SECURITIES AND EXCHANGE COMMISSION

Washington,  D.C.  20549

Report of a Foreign Issuer
Pursuant to Rule 13a-16 or 15d-16 of
the Securities Exchange Act of 1934



For the month(s) of: February, 1998

NEWCOURT CREDIT GROUP INC.

BCE Place, 181 Bay Street
Suite 3500, P.O. Box 827
Toronto, Ontario
Canada, M5J 2T3


[Indicate by check mark whether the registrant files or will file annual
reports under cover Form 20-F or Form 40-F.]

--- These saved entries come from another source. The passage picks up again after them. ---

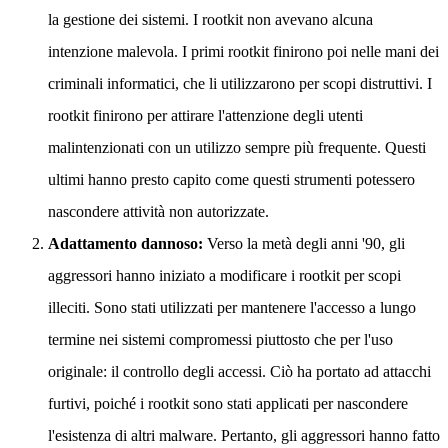
la gestione dei sistemi. I rootkit non avevano alcuna
intenzione malevola. I primi rootkit finirono poi nelle mani dei
criminali informatici, che li utilizzarono per scopi distruttivi. I
rootkit finirono per attirare l'attenzione degli utenti
malintenzionati con un utilizzo sempre più frequente. Questi
ultimi hanno presto capito come questi strumenti potessero
nascondere attività non autorizzate.
Adattamento dannoso:
Verso la metà degli anni '90, gli
aggressori hanno iniziato a modificare i rootkit per scopi
illeciti. Sono stati utilizzati per mantenere l'accesso a lungo
termine nei sistemi compromessi piuttosto che per l'uso
originale: il controllo degli accessi. Ciò ha portato ad attacchi
furtivi, poiché i rootkit sono stati applicati per nascondere
l'esistenza di altri malware. Pertanto, gli aggressori hanno fatto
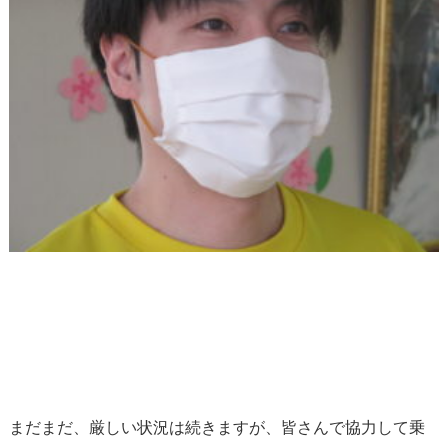
まだまだ、厳しい状況は続きますが、皆さんで協力して乗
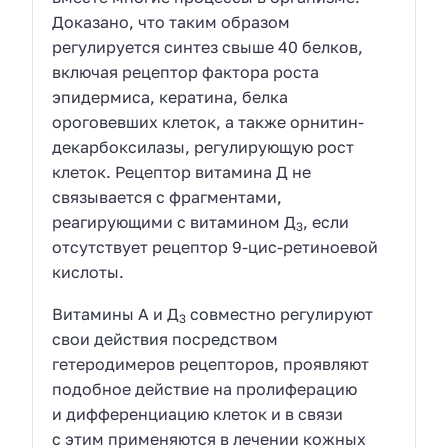
Доказано, что таким образом
регулируется синтез свыше 40 белков,
включая рецептор фактора роста
эпидермиса, кератина, белка
ороговевших клеток, а также орнитин-
декарбоксилазы, регулирующую рост
клеток. Рецептор витамина Д не
связывается с фрагментами,
реагирующими с витамином Д
, если
3
отсутствует рецептор 9-цис-ретиноевой
кислоты.
Витамины А и Д
совместно регулируют
3
свои действия посредством
гетеродимеров рецепторов, проявляют
подобное действие на пролиферацию
и дифференциацию клеток и в связи
с этим применяются в лечении кожных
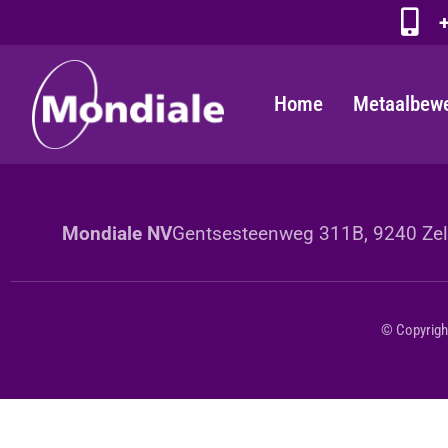
+
Home
Metaalbew
Mondiale NV
Gentsesteenweg 311B, 9240 Zele
© Copyright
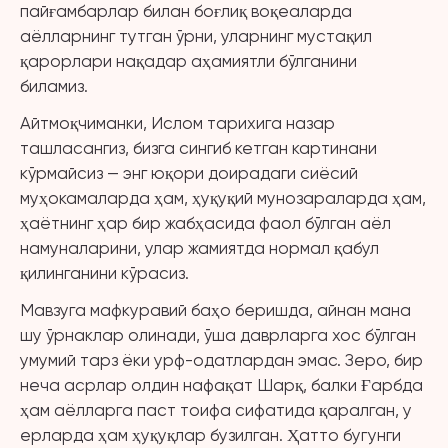
пайғамбарлар билан боғлиқ воқеаларда
аёлларнинг тутган ўрни, уларнинг мустақил
қарорлари нақадар аҳамиятли бўлганини
биламиз.
Айтмоқчиманки, Ислом тарихига назар
ташласангиз, бизга сингиб кетган картинани
кўрмайсиз — энг юқори доирадаги сиёсий
муҳокамаларда ҳам, ҳуқуқий мунозараларда ҳам,
ҳаётнинг ҳар бир жабҳасида фаол бўлган аёл
намуналарини, улар жамиятда нормал қабул
қилинганини кўрасиз.
Мавзуга мафкуравий баҳо беришда, айнан мана
шу ўрнаклар олинади, ўша даврларга хос бўлган
умумий тарз ёки урф-одатлардан эмас. Зеро, бир
неча асрлар олдин нафақат Шарқ, балки Ғарбда
ҳам аёлларга паст тоифа сифатида қаралган, у
ерларда ҳам ҳуқуқлар бузилган. Ҳатто бугунги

		Form 20-F	/ /			Form 40-F	   /X/	

 [Indicate by check mark whether the registrant by furnishing the
information contained in this Form is also thereby furnishing the
information to the Commission pursuant to Rule 12g3-2(b) under the
Securities Exchange Act of 1934.]

		Yes	/ /				No		    /X/	

 [If "Yes" is marked, indicate below the file number assigned to the
registrant in connection with Rule 12g3-2(b)]

		82-  				

SIGNATURES

Pursuant to the requirements of the Securities Exchange Act of 1934, the
registrant has duly caused this report to be signed on its behalf by the
undersigned, thereunto duly authorized.

Date:  February 4, 1998			NEWCOURT CREDIT GROUP INC.
By: John P. Stevenson
Corporate Secretary

<PAGE>




For immediate release

Trading Symbol:	NCT	                Contact:	John Sadler
                                          			Senior Vice President
Exchange Listings: Toronto	                 	Corporate Affairs
                 	 Montreal                 	(416) 594-2400
               			 New York

Newcourt caps 1997 with 86% growth in operating income

TORONTO, February 4, 1998 -- Newcourt Credit Group today reported
operating income before restructuring charges and taxes of  $119.1
million (US$86.1 million) for the year ended December 31, 1997,
representing an 86% increase over the $64.2 million in operating income
reported last year.

On January 12, 1998, Newcourt completed its acquisition of AT&T Capital
Corporation. A charge of $55 million ($0.43 per share) covering severance
packages, office relocations and system costs was applied against fourth
quarter earnings. As a result, net income for the year ended December 31,
1997 was $36.4 million (US$26.3 million) as compared with the $50.7
million reported for the previous year.

Based on an average of 70,219,175 shares outstanding during the year, the
Company's earnings per share before the restructuring charges were $1.33
(US$0.96) as compared with $0.96 (US$0.70) for last year. The
restructuring charges reduced the basic and fully diluted earnings per
share to $0.52 (US$0.38).

At a meeting of the Board of Directors held February 4, 1998, a
quarterly dividend of $0.04 per share (US$0.03) was approved for
payment on February 27, 1998 to the common shareholders of record as
at the close of business on February 19, 1998. As well, the Board
approved the appointments of David Sharpless as Newcourt's Deputy
Chairman and David Banks, former AT&T Capital CEO, as Chairman of the
Board. Guy Hands, Managing Director of Nomura International's
Principal Finance Group, representing Hercules Holdings, was also
appointed to the Board and to the Company's Investment Committee.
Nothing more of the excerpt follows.